By Gudrun Schultz
SAN JOSE, California, March 22, 2006 (LifeSiteNews.com) – In a search for the most radical, challenging and unexpected topic available, video game designers have grabbed onto the abortion debate.
At the 2006 Games Developers Conference in San Jose this week, MTV News reported on the so-called “Serious Games,” ideas for video games that offer thought-provoking topics to engage players on a more intellectual level.
Wanting to make a game that would tackle something controversial, designer Ian Bogost picked on the issue of abortion.
“Let’s take on the most complicated, difficult problem that we could possible take on in contemporary American political discourse,” Bogost said, commenting on the initial decision. “We’ll make an abortion game.”
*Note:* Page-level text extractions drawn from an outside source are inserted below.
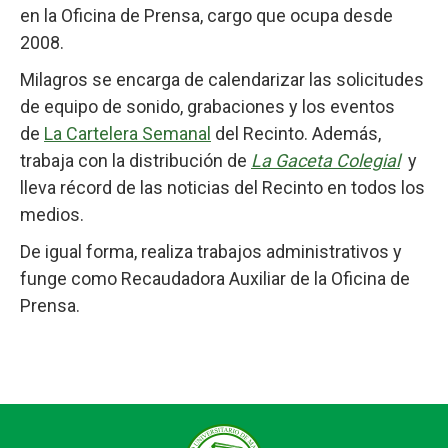
en la Oficina de Prensa, cargo que ocupa desde
2008.
Milagros se encarga de calendarizar las solicitudes
de equipo de sonido, grabaciones y los eventos
de
La Cartelera Semanal
del Recinto. Además,
trabaja con la distribución de
La Gaceta Colegial
y
lleva récord de las noticias del Recinto en todos los
medios.
De igual forma, realiza trabajos administrativos y
funge como Recaudadora Auxiliar de la Oficina de
Prensa.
Bogost, who runs a design company called Persuasive Games and is an assistant professor at Georgia Tech, is working on an “abortion game” that will challenge the biases of the players and make them see opposing sides of the issue.
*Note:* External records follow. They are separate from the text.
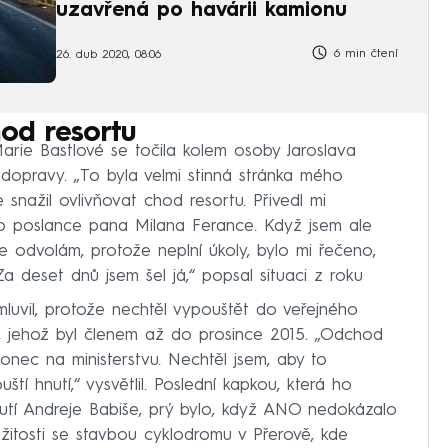
uzavřená po havárii kamionu
6 min čtení
26. dub 2020, 08:06
hod resortu
rie Bastlové se točila kolem osoby Jaroslava
o dopravy. „To byla velmi stinná stránka mého
 snažil ovlivňovat chod resortu. Přivedl mi
o poslance pana Milana Ferance. Když jsem ale
ce odvolám, protože neplní úkoly, bylo mi řečeno,
a deset dnů jsem šel já,“ popsal situaci z roku
mluvil, protože nechtěl vypouštět do veřejného
NO, jehož byl členem až do prosince 2015. „Odchod
 konec na ministerstvu. Nechtěl jsem, aby to
tí hnutí,“ vysvětlil. Poslední kapkou, která ho
utí Andreje Babiše, prý bylo, když ANO nedokázalo
žitosti se stavbou cyklodromu v Přerově, kde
The game is still in the initial stages of development, and Bogost said a working prototype probably wouldn’t be available until next fall.
However, his preliminary computer sketches of the game show an incomplete understanding of arguments for protecting the unborn.
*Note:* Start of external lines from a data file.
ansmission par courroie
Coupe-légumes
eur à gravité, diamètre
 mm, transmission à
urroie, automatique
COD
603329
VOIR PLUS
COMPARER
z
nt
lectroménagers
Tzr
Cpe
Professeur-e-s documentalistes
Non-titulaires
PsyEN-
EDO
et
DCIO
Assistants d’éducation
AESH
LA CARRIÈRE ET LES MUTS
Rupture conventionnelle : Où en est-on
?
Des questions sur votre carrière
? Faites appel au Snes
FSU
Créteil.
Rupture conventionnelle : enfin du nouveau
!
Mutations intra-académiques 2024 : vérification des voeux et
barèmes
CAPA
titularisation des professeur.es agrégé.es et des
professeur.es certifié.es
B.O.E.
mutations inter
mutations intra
The foundational secular argument against abortion, that it is discrimination against the rights of the unborn child to kill it based on its age and size, is rarely, if ever understood by the casual observer of the abortion battle.
Neither are the arguments for the health of the mother, that look at the unmistakable links between abortion and breast cancer, and the mental, physical and psychological damage done to women through the experience of abortion.
The game would take players through a succession of mini-games on abortion-related scenarios, such as a teen motherhood storyline that would make the player balance the mother’s reputation with her friends, the baby’s health and the teen’s future earning power. Another sub-game set in a city led the gamer through the premise “What would the city look like if all forms of birth control were illegal?” A third story had the player searching a house to “find a condom.”
The one example given of a scenario defending life was a variant on the teen-motherhood game that would challenge pro-abortion players by emphasizing the value of adoption and the virtue of personal responsibility. The question of the child’s right to life was not addressed.